[Start of section]
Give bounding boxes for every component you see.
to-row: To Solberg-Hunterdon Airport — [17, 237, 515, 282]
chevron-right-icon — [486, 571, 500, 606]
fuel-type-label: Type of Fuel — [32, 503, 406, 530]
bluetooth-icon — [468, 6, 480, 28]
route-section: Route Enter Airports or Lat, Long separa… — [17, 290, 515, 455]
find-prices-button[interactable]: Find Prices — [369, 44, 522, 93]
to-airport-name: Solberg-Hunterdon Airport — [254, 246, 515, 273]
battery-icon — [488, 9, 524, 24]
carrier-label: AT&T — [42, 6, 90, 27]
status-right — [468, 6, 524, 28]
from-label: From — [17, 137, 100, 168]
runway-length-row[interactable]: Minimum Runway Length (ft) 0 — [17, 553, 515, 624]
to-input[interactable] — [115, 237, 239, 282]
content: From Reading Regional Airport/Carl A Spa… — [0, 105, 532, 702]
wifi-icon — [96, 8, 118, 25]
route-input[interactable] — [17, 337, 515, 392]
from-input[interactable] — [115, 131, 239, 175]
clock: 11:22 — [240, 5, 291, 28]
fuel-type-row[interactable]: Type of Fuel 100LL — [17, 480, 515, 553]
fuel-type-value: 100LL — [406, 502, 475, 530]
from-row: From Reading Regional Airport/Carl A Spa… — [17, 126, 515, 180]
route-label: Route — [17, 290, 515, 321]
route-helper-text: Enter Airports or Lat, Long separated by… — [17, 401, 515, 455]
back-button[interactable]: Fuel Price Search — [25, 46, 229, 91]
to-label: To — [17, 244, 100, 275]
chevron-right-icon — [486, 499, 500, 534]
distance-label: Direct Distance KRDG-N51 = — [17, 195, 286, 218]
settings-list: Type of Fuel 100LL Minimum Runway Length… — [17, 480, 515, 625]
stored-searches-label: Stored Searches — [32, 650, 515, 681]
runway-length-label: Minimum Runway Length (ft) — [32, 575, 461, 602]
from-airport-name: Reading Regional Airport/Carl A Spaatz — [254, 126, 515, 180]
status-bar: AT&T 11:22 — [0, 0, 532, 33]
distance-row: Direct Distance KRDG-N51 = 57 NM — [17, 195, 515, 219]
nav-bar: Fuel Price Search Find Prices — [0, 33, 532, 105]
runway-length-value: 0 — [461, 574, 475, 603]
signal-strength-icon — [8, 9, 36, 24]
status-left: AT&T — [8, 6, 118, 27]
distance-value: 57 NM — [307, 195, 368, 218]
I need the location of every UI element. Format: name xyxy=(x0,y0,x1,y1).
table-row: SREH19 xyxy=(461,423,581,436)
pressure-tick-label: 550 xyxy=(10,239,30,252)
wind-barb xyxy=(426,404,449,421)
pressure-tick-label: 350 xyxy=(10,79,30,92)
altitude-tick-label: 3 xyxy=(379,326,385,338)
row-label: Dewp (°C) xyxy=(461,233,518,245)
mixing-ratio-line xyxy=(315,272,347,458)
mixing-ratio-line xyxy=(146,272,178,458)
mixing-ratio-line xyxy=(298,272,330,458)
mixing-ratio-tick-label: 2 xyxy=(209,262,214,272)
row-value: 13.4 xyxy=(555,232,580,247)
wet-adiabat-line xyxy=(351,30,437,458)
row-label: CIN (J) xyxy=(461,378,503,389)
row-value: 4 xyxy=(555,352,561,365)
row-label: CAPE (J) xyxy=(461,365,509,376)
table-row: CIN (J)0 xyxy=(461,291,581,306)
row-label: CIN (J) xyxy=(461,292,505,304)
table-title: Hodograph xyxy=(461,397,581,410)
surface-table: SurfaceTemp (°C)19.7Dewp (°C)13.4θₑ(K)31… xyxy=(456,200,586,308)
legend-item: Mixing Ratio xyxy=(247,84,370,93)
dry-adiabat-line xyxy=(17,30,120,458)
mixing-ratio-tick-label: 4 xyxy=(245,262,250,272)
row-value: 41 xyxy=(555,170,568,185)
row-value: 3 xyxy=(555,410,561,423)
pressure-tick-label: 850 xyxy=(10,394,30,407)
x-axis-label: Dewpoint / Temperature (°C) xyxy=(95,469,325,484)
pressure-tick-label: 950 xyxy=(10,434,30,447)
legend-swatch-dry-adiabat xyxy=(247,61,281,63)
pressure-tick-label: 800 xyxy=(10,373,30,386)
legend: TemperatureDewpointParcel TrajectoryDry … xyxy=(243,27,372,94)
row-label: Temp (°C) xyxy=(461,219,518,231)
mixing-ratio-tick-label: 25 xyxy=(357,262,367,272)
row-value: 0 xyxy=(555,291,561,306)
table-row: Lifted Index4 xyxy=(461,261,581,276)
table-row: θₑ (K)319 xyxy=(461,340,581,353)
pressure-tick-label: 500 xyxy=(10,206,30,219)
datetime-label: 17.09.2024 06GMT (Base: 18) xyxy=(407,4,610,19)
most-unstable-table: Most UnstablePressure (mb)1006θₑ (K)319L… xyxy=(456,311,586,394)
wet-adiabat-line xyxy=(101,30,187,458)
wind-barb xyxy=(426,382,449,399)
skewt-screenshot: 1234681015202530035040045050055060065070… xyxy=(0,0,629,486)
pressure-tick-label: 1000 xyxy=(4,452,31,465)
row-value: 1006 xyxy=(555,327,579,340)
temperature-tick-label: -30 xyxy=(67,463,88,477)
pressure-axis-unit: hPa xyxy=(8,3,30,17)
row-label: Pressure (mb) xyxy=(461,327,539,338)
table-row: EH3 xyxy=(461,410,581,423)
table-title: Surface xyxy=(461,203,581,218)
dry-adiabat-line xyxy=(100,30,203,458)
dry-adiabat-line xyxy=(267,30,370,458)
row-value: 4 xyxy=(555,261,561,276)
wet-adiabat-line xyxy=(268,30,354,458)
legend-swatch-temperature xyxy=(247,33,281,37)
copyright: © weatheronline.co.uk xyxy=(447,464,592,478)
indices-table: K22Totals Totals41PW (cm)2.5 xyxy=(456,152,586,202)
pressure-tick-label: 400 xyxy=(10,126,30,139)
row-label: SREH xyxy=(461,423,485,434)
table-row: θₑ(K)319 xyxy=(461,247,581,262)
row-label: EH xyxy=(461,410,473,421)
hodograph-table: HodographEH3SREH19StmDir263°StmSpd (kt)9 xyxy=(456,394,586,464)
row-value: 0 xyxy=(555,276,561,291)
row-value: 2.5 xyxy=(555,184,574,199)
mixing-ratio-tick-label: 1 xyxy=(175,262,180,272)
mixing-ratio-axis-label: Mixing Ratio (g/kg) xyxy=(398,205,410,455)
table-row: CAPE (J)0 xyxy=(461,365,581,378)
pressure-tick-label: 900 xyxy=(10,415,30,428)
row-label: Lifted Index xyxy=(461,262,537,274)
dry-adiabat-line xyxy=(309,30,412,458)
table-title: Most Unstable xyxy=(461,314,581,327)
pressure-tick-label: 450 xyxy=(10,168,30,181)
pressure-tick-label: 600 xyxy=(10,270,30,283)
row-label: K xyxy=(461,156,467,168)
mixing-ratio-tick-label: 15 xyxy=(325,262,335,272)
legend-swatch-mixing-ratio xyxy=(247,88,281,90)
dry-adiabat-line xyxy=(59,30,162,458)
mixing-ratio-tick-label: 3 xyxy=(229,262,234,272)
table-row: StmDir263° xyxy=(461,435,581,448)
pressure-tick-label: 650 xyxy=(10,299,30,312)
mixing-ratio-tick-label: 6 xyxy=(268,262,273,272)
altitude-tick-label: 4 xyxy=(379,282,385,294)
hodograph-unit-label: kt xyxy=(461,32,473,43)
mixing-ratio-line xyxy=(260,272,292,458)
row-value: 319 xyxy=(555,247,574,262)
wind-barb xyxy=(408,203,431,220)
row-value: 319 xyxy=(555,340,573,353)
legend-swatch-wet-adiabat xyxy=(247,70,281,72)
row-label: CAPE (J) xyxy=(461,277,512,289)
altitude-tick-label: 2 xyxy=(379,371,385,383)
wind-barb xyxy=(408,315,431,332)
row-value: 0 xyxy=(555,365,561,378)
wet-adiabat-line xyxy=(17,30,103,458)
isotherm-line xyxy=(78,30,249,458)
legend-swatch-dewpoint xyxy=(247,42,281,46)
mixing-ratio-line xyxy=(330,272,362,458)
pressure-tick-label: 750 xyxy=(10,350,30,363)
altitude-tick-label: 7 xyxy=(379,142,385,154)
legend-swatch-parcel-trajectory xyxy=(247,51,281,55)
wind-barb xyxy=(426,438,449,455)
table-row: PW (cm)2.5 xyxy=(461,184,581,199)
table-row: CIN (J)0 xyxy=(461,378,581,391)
[End of section]
◆ WHAT YOU ARE ASKED TO DO
Show the lines of the material that contain the word "Solberg".

◆ EXERCISE ANSWER
to-row: To Solberg-Hunterdon Airport — [17, 237, 515, 282]
to-airport-name: Solberg-Hunterdon Airport — [254, 246, 515, 273]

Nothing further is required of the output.